Fortunately, not all disputes are genuine. Several years ago, our law partners Phil Savrin and Sun Choy won Scott v. Harris in the United States Supreme Court. Scott is the principal case addressing the constitutionality of the use of force in police pursuits. Equally as important, however, is the portion of the opinion that addressed summary judgment in cases involving incidents recorded on video. In no uncertain terms, the Court explained, “At the summary judgment stage, facts must be viewed in the light most favorable to the nonmoving party only if there is a ‘genuine’ dispute as to those facts. … When opposing parties tell two different stories, one of which is blatantly contradicted by the record, so that no reasonable jury could believe it, a court should not adopt that version of the facts for purposes of ruling on a motion for summary judgment. … Respondent’s version of events is so utterly discredited by the record that no reasonable jury could have believed him. The Court of Appeals should not have relied on such visible fiction; it should have viewed the facts in the light depicted by the videotape.”

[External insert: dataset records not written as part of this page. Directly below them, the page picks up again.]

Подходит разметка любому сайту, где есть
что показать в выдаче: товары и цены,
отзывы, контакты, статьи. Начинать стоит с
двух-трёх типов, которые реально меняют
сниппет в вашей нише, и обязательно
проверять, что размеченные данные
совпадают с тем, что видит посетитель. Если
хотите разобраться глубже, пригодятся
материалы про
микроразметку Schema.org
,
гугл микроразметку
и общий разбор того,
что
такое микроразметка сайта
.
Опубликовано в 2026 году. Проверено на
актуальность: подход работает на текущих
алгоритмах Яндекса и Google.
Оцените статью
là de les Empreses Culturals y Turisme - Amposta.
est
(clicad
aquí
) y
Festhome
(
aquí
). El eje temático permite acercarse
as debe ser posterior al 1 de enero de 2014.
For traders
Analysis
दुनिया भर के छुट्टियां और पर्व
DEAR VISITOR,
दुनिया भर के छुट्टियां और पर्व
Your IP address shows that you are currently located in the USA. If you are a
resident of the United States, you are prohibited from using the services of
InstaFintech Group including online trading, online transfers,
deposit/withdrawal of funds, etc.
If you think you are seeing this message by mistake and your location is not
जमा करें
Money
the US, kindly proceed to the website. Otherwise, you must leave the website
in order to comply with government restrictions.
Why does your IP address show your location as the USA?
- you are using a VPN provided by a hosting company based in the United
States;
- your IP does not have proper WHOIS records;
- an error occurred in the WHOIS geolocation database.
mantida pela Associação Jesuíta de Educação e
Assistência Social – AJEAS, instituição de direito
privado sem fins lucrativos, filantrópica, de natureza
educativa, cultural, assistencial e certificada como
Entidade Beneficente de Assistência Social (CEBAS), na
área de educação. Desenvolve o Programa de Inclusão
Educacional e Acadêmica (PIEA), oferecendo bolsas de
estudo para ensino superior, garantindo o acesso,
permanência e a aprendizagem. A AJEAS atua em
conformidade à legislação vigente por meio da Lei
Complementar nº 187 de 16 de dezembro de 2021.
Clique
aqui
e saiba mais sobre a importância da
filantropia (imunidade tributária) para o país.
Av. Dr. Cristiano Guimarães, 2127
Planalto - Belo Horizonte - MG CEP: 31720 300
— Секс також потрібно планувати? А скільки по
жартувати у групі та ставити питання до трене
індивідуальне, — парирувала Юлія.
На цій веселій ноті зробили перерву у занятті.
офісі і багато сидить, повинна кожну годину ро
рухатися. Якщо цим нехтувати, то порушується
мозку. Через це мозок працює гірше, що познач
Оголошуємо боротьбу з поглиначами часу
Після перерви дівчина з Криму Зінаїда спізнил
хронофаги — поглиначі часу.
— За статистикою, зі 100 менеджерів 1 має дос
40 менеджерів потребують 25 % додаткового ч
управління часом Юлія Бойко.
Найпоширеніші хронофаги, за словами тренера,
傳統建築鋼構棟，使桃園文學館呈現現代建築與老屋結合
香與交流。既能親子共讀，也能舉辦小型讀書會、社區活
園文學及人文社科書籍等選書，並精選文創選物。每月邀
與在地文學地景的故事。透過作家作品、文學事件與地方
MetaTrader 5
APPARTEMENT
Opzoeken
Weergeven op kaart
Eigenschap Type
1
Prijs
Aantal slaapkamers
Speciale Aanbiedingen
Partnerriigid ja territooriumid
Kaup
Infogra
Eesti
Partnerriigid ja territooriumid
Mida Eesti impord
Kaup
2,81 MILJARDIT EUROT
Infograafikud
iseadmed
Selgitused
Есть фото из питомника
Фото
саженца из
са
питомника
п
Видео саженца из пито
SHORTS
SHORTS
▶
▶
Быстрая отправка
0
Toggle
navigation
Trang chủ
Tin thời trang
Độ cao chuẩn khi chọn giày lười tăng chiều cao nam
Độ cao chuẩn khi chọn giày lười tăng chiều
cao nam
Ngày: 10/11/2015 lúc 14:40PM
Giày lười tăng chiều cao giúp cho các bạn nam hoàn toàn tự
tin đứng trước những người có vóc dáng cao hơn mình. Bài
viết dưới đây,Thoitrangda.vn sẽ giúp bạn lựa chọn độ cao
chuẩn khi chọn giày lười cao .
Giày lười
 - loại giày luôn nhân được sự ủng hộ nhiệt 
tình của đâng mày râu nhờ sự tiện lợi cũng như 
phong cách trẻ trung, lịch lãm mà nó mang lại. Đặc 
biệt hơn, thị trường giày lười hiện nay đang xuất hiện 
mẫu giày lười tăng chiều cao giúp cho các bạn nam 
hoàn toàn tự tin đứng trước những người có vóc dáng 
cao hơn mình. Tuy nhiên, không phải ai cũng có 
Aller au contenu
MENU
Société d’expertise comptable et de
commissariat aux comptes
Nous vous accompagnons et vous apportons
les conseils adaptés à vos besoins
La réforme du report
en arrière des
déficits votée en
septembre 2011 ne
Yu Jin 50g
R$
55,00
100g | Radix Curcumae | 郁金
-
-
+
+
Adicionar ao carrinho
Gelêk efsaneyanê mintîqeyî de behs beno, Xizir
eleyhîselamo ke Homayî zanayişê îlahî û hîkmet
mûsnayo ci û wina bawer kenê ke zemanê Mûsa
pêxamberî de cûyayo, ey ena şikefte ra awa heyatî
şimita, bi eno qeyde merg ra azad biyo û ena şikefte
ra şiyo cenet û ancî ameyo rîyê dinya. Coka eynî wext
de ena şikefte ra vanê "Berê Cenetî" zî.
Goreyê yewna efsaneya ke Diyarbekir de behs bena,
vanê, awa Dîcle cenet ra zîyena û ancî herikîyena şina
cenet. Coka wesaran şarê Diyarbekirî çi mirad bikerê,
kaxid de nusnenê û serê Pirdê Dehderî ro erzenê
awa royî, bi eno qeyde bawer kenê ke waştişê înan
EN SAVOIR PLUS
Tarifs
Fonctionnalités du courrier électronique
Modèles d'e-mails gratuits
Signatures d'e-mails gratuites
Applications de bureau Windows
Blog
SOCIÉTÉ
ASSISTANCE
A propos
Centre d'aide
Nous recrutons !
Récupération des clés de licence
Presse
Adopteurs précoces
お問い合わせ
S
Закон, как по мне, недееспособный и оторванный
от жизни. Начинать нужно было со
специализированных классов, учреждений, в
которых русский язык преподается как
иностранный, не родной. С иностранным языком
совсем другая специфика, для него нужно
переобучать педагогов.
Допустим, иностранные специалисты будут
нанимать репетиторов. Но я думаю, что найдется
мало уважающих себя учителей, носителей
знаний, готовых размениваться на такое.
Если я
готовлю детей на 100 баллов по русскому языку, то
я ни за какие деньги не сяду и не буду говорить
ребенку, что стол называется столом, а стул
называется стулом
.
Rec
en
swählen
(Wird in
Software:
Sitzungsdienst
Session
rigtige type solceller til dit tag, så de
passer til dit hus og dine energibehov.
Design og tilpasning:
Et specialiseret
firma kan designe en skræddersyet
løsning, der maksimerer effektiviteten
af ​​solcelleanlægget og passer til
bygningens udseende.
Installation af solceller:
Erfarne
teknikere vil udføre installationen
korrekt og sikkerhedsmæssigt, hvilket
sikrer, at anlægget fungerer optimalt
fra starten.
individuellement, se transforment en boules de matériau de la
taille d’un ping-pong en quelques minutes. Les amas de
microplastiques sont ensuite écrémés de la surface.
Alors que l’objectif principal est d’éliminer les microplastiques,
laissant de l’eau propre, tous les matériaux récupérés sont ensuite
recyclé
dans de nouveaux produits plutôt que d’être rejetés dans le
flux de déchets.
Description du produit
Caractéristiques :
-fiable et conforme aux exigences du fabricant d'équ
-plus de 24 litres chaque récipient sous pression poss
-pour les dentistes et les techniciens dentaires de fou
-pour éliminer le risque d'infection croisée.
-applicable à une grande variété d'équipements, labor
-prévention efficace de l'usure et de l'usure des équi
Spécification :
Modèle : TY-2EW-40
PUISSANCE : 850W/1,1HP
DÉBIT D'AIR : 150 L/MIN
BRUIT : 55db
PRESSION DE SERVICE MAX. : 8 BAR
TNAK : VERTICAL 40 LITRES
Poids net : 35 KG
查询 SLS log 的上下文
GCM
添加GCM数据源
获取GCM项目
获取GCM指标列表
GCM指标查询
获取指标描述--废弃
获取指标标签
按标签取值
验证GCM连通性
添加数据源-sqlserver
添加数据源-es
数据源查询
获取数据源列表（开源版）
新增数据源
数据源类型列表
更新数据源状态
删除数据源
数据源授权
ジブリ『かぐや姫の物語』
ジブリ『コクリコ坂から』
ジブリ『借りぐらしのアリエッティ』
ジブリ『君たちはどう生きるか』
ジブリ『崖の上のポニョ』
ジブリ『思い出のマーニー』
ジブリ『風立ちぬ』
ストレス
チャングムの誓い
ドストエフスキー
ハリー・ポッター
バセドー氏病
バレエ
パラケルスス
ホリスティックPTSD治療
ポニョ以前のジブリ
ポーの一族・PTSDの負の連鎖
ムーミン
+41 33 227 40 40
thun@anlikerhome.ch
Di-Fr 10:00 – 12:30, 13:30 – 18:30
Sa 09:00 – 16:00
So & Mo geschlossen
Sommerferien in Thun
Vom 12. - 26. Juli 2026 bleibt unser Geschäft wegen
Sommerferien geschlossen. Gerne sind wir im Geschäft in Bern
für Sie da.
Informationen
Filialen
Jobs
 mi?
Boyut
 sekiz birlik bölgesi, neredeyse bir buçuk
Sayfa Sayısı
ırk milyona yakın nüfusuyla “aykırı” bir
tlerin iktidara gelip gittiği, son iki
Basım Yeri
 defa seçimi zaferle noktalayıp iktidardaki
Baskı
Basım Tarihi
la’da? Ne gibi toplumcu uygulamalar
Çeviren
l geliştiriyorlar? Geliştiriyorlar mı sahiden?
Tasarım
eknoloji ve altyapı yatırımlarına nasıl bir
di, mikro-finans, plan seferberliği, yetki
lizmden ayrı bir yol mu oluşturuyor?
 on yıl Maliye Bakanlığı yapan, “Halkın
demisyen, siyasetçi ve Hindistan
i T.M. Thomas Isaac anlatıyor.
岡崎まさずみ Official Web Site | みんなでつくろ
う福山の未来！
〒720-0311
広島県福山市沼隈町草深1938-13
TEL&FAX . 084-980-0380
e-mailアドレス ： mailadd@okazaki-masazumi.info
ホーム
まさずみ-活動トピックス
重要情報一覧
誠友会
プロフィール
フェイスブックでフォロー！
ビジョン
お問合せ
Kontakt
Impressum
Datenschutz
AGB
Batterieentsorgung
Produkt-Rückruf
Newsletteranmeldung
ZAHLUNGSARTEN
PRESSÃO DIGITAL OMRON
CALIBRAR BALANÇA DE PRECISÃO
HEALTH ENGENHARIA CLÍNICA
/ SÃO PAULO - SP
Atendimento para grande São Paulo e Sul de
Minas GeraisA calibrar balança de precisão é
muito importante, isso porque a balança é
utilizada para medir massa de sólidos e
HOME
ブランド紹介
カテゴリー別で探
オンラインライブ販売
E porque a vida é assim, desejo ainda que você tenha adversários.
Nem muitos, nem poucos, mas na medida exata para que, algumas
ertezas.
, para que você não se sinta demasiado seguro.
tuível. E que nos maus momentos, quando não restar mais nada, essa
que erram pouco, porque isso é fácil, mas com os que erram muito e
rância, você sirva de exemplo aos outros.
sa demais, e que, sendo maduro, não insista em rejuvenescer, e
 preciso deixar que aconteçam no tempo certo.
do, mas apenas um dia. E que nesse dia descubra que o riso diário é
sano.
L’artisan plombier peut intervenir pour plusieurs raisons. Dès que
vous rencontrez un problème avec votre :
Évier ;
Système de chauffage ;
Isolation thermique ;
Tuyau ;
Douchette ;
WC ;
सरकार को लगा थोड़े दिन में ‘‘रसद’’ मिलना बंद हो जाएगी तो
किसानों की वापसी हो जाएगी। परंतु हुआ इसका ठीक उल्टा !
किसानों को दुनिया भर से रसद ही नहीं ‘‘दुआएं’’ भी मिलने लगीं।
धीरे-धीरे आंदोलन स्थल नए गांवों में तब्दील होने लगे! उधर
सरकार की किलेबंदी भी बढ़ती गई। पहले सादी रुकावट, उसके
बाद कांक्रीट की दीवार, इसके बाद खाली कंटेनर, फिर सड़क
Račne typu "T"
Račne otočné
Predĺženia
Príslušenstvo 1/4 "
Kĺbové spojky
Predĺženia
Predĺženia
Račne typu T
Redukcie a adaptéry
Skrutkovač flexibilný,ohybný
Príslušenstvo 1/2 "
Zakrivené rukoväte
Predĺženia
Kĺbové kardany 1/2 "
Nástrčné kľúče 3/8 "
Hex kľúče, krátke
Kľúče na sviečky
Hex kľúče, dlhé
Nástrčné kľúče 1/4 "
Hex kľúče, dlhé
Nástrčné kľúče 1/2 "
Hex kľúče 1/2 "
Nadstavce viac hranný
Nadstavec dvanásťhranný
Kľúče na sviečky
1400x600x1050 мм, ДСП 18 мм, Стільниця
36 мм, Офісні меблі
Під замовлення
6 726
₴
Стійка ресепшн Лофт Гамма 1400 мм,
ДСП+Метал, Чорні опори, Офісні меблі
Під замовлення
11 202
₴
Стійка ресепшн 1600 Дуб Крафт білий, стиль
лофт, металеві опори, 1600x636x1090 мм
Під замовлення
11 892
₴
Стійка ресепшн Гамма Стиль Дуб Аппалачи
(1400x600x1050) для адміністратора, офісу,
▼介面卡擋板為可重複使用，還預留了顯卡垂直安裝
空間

Since it was issued, Scott has been cited for this principle nearly 2,500 times. The result is that dash-cam, body-cam, surveillance, and bystander video footage, which are becoming increasingly more prevalent, may provide defendants with a pathway to summary judgment that would not have been available otherwise. Notably, video is not always a “silver bullet” to obtaining summary judgment. Key events may take place out of the frame of the camera, audio tracks might not capture key statements or comments, or a court could simply decide that summary judgment is inappropriate based on the facts as depicted in the video. Dashcam video may also fail to fairly show what the defendant officer would have seen from his position. Even body-cam video may not fairly depict the officer’s perspective if the video is slowed, paused, and/or viewed numerous times. Officers, after all, get one chance to watch events unfold at full speed. Video footage can, however, eliminate disputes about what happened, allowing the court to focus on the legal analysis, rather than parse through each party’s version of the event.
The importance of securing relevant video footage as soon as possible after an incident occurs cannot be understated – not only to permit early case evaluation and avoid spoliation arguments, but to maximize the odds of obtaining summary judgment if suit is filed. To this end, some states — including Georgia — have begun implementing mandatory retention periods for police video recordings, a topic we will address in a future blog.